● Problem statement:
Determine how many lines in the records below include the word "electrónico" and output that number alone.
[[ Data for analysis, beginning ]]
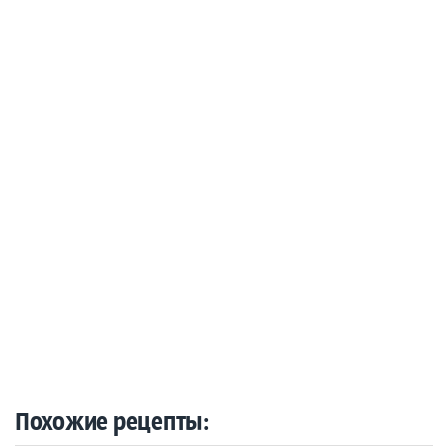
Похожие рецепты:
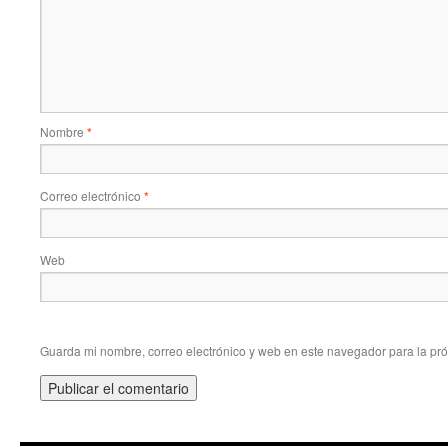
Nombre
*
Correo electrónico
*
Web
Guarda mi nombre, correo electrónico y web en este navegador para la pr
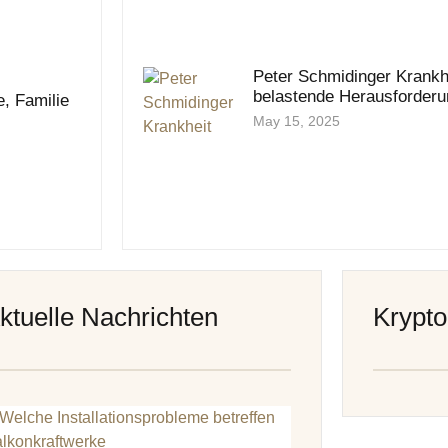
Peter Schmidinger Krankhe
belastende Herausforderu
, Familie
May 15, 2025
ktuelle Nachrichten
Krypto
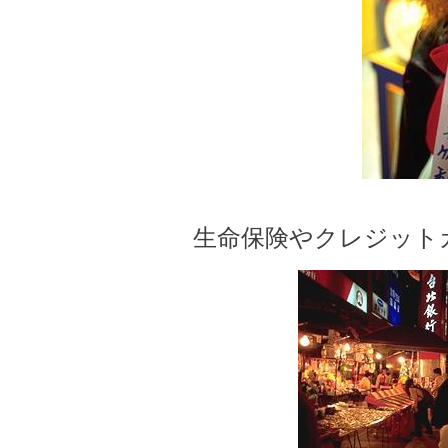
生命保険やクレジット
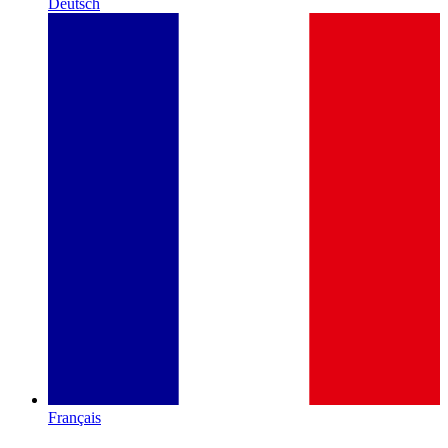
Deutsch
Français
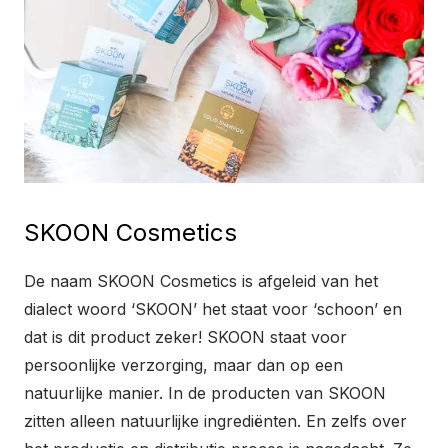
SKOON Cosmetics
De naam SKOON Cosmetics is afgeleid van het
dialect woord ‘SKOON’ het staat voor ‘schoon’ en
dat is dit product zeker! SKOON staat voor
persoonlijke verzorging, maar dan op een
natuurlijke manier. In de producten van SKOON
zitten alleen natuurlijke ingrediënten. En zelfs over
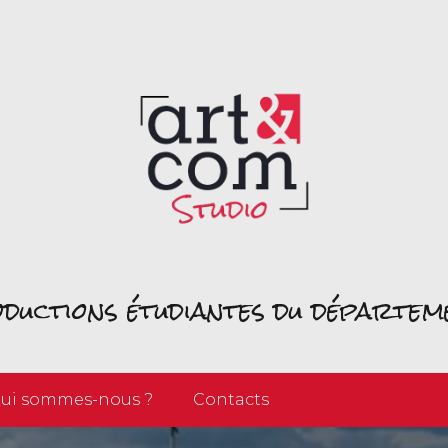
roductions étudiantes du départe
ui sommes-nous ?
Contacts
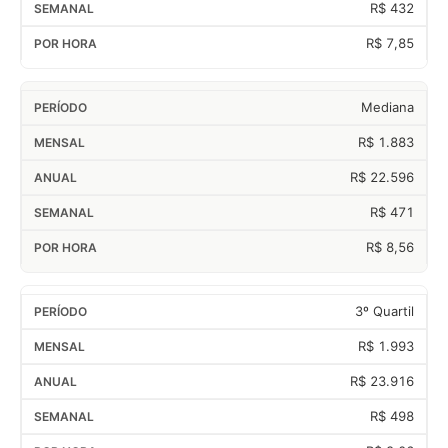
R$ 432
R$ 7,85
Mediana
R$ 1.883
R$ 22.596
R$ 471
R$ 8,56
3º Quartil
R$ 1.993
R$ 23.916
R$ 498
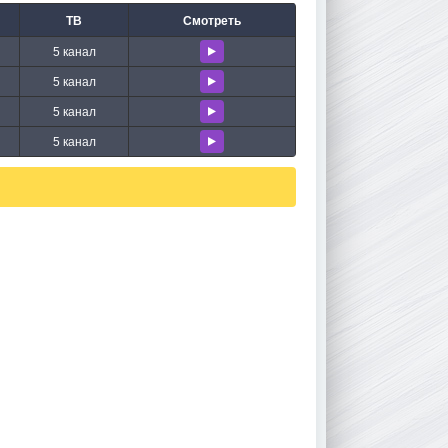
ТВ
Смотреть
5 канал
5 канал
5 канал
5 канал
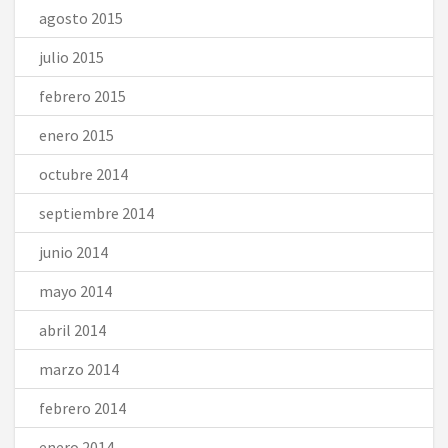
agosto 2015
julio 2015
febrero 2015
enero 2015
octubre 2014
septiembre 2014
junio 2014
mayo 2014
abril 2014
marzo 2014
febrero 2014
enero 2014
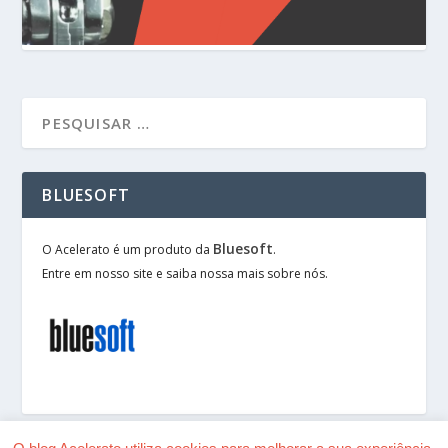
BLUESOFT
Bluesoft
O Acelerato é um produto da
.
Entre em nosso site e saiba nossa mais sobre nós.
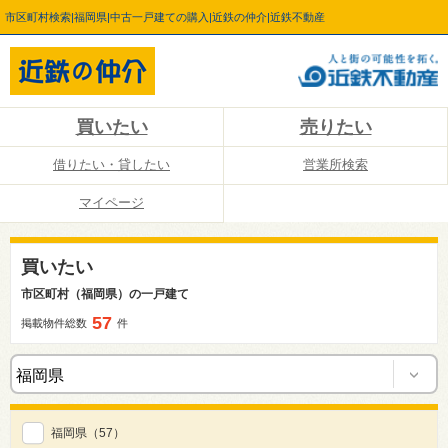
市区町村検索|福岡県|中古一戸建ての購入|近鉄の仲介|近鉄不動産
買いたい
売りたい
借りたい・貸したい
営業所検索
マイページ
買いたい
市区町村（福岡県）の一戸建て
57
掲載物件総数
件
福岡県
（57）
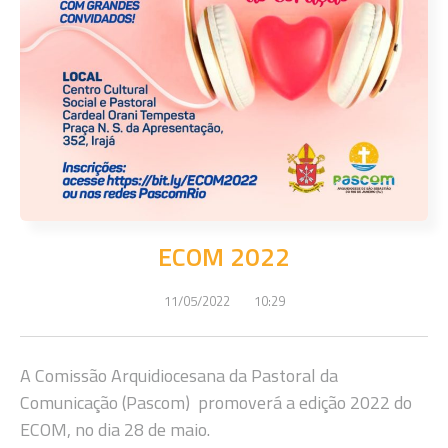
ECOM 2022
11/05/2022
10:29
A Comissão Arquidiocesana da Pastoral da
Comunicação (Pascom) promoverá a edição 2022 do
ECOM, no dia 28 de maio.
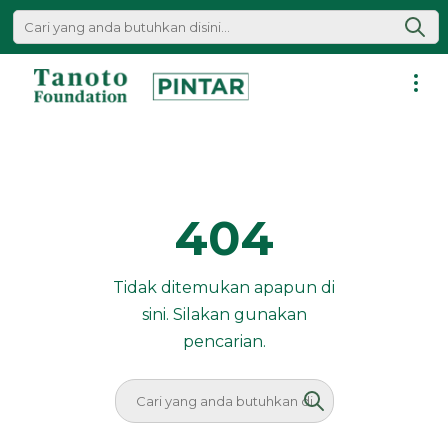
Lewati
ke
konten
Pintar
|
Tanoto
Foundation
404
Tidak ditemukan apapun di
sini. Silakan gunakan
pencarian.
[[ Data for analysis, end ]]
● Task result:
2